--- Available data Enclosed Below ---

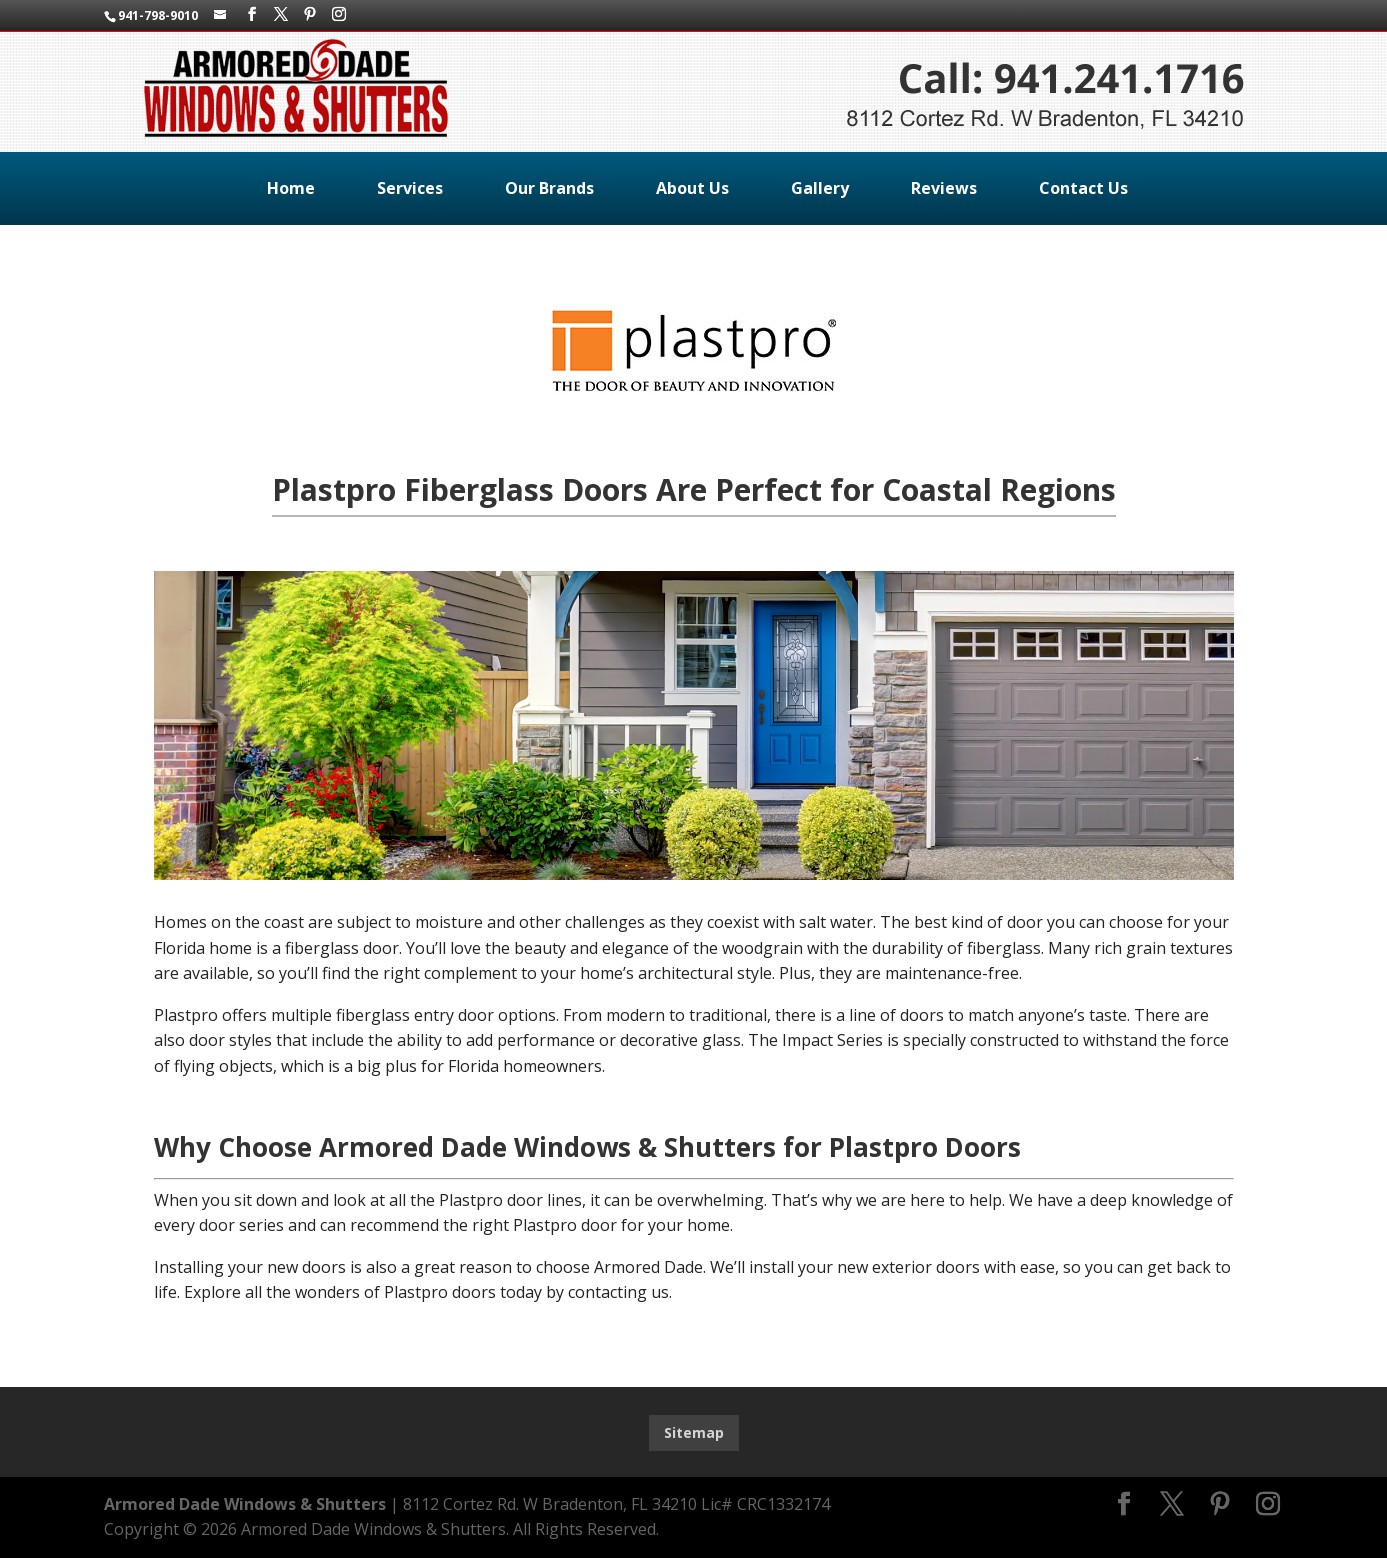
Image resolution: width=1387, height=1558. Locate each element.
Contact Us (1083, 188)
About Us (692, 188)
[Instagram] (339, 14)
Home (291, 188)
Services (410, 188)
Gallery (820, 188)
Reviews (944, 188)
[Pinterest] (310, 14)
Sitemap (694, 1432)
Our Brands (549, 188)
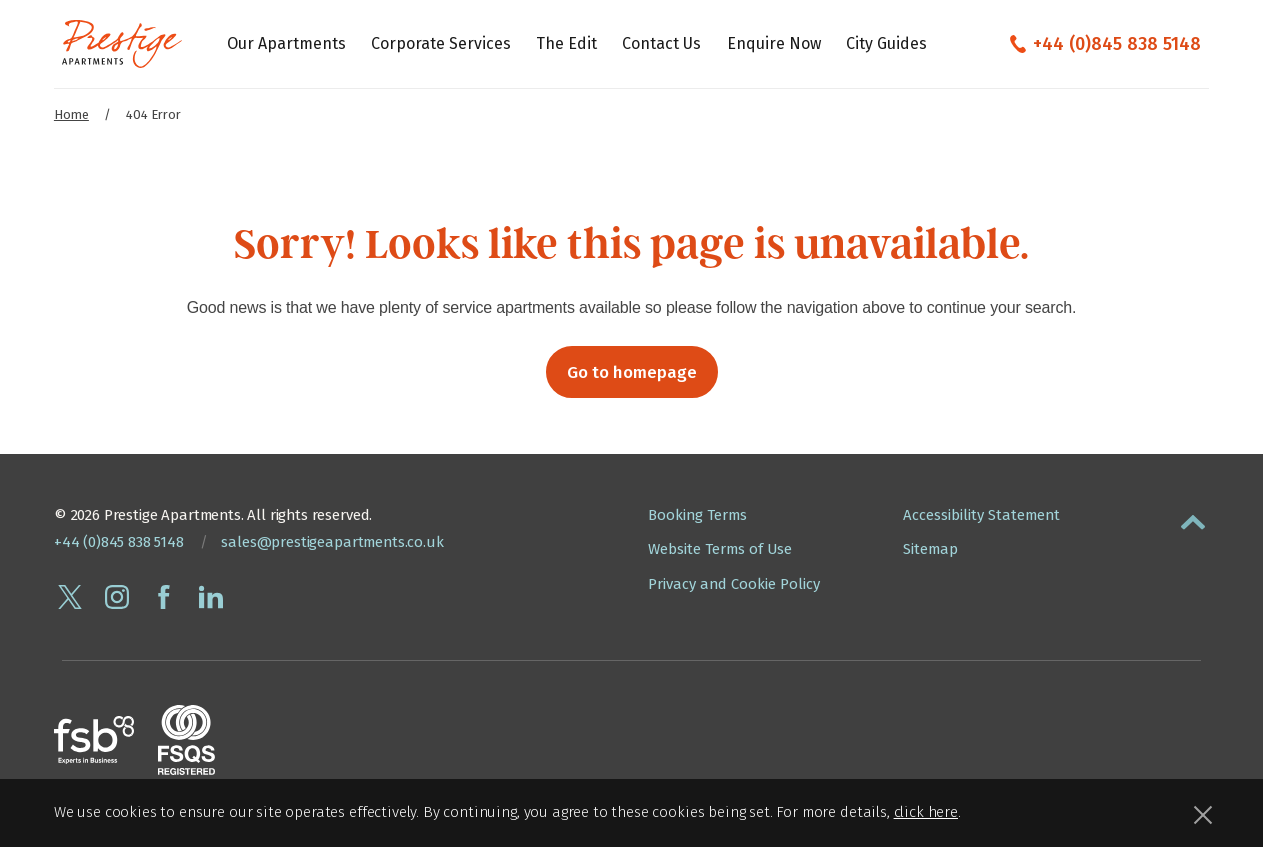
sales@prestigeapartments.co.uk (332, 542)
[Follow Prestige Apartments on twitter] (70, 597)
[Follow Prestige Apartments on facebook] (164, 597)
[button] (1193, 518)
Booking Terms (697, 515)
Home (71, 114)
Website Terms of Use (720, 549)
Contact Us (661, 43)
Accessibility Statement (981, 515)
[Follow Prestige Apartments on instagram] (117, 597)
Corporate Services (441, 43)
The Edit (566, 43)
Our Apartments (286, 43)
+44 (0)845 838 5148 (1117, 44)
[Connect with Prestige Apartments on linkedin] (211, 597)
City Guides (886, 43)
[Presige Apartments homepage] (122, 44)
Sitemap (930, 549)
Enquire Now (774, 43)
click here (926, 812)
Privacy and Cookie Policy (734, 584)
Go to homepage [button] (632, 372)
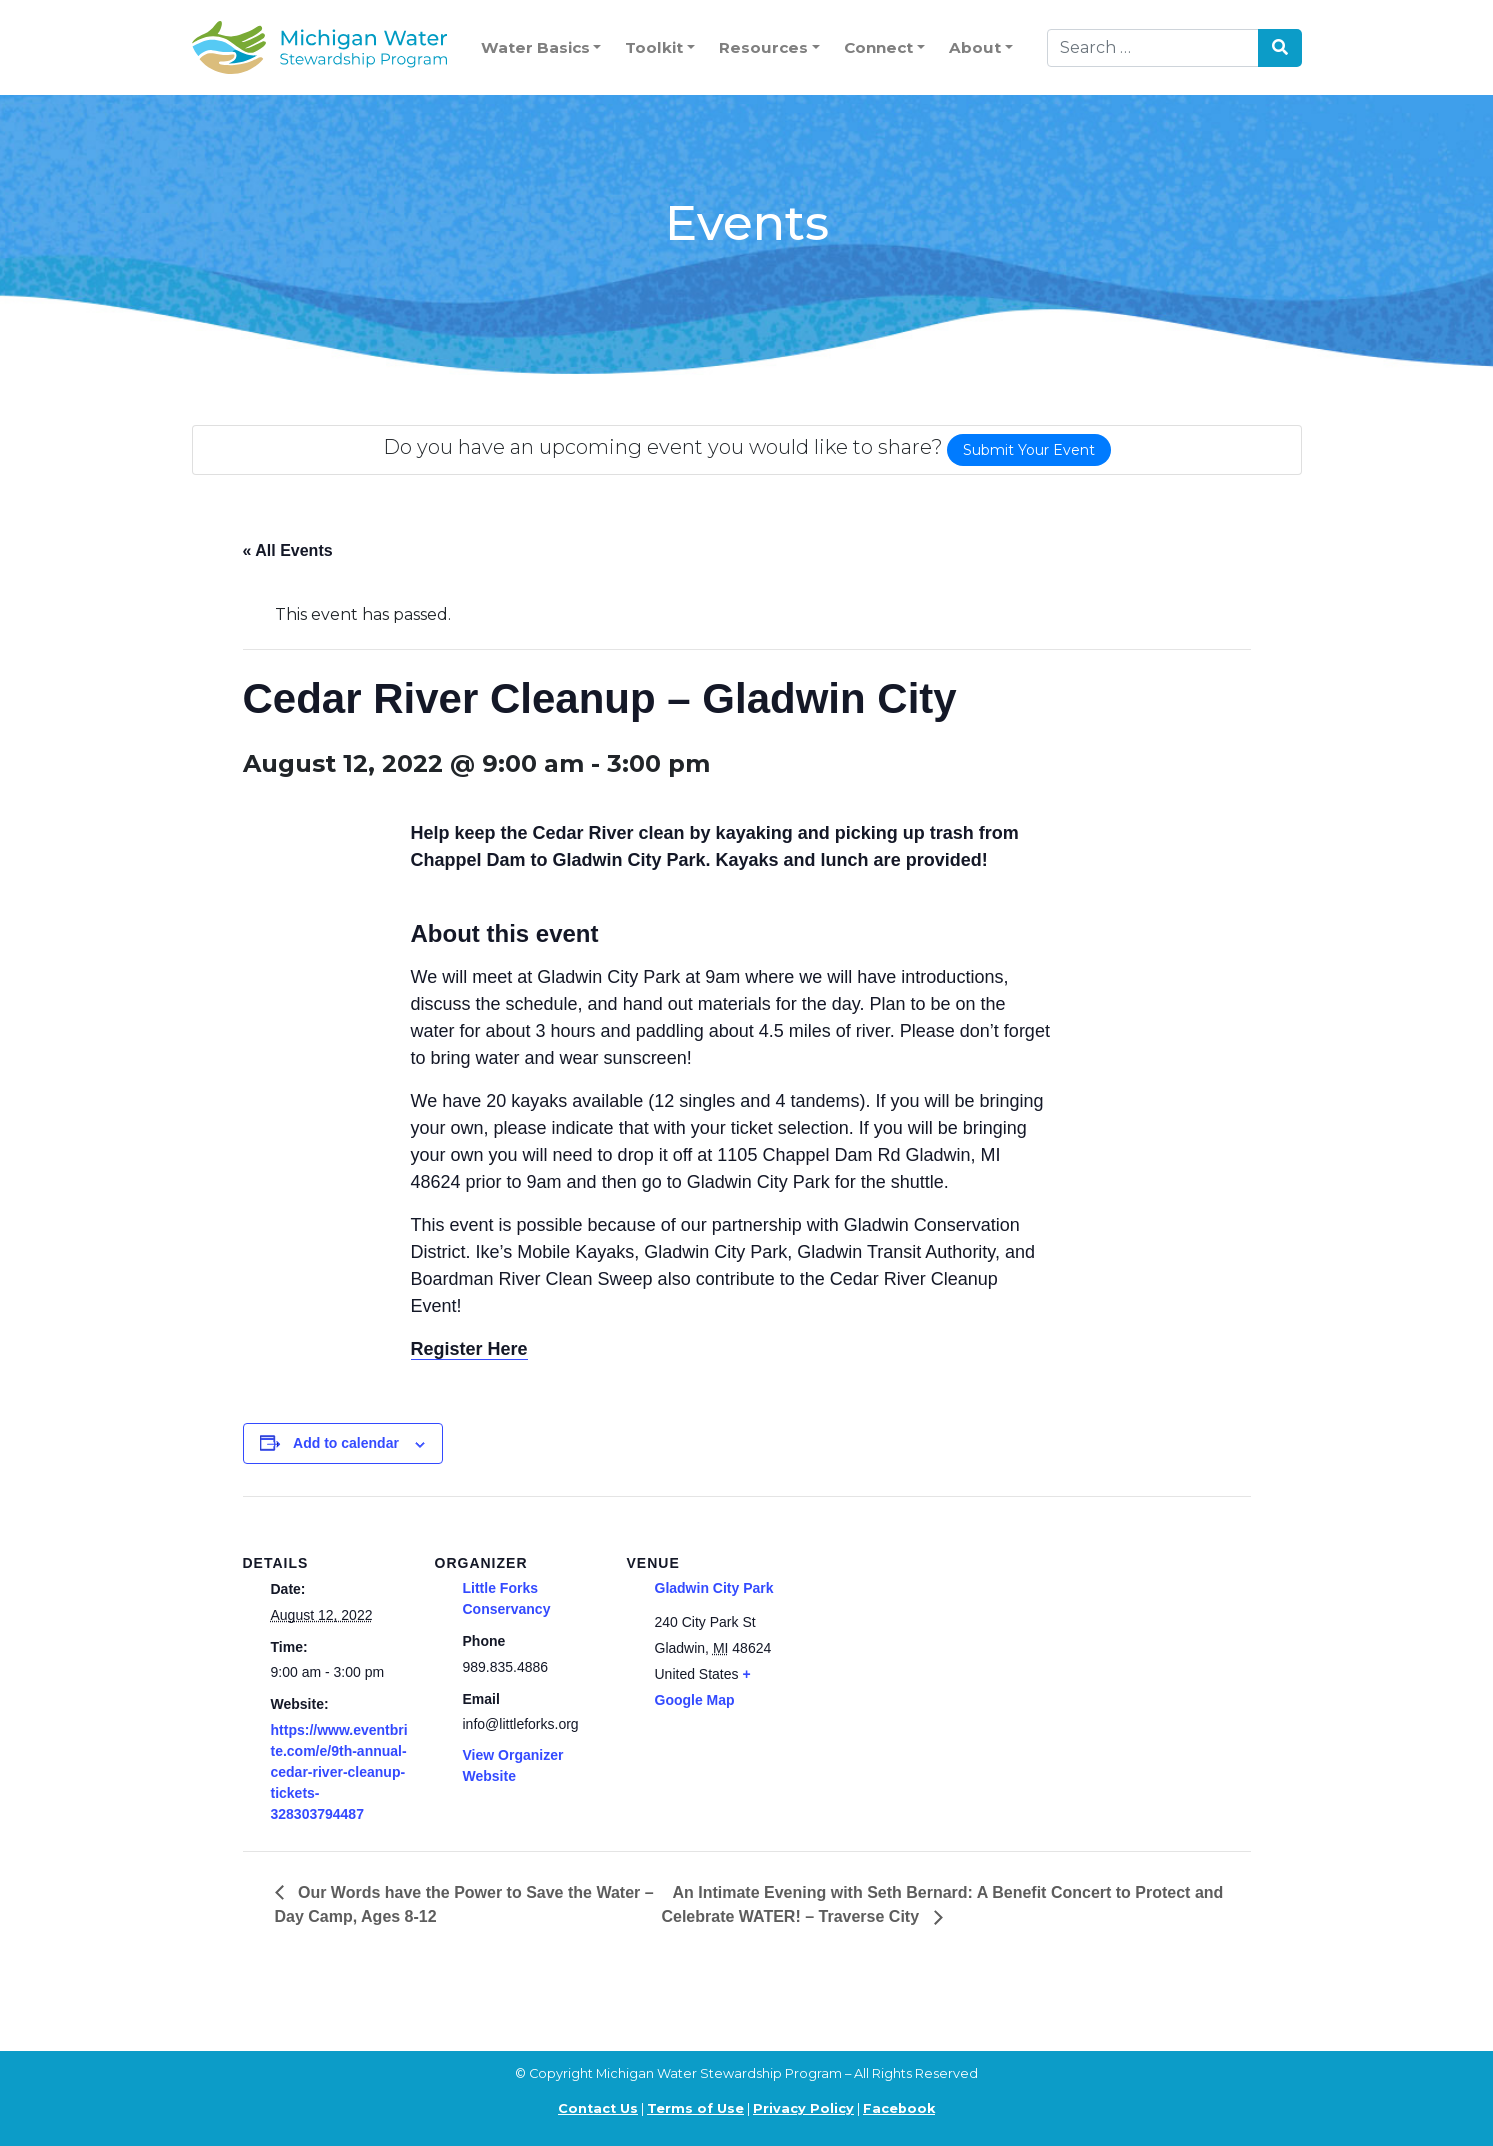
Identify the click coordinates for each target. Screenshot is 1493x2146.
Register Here (469, 1349)
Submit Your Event (1029, 450)
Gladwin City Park (714, 1588)
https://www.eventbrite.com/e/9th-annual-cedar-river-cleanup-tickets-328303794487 (339, 1772)
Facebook (899, 2108)
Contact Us (598, 2108)
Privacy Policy (803, 2108)
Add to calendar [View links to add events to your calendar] (346, 1443)
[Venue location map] (924, 1633)
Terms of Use (695, 2108)
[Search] (1153, 48)
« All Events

--- End of Enclosed Available data ---

▸ **Task to complete**: Nothing before the line holding "Register Here (469, 1349)" belongs in the answer. Repeat that line and the rest of the listing exactly.

▸ **Response area**:
Register Here (469, 1349)
Submit Your Event (1029, 450)
Gladwin City Park (714, 1588)
https://www.eventbrite.com/e/9th-annual-cedar-river-cleanup-tickets-328303794487 (339, 1772)
Facebook (899, 2108)
Contact Us (598, 2108)
Privacy Policy (803, 2108)
Add to calendar [View links to add events to your calendar] (346, 1443)
[Venue location map] (924, 1633)
Terms of Use (695, 2108)
[Search] (1153, 48)
« All Events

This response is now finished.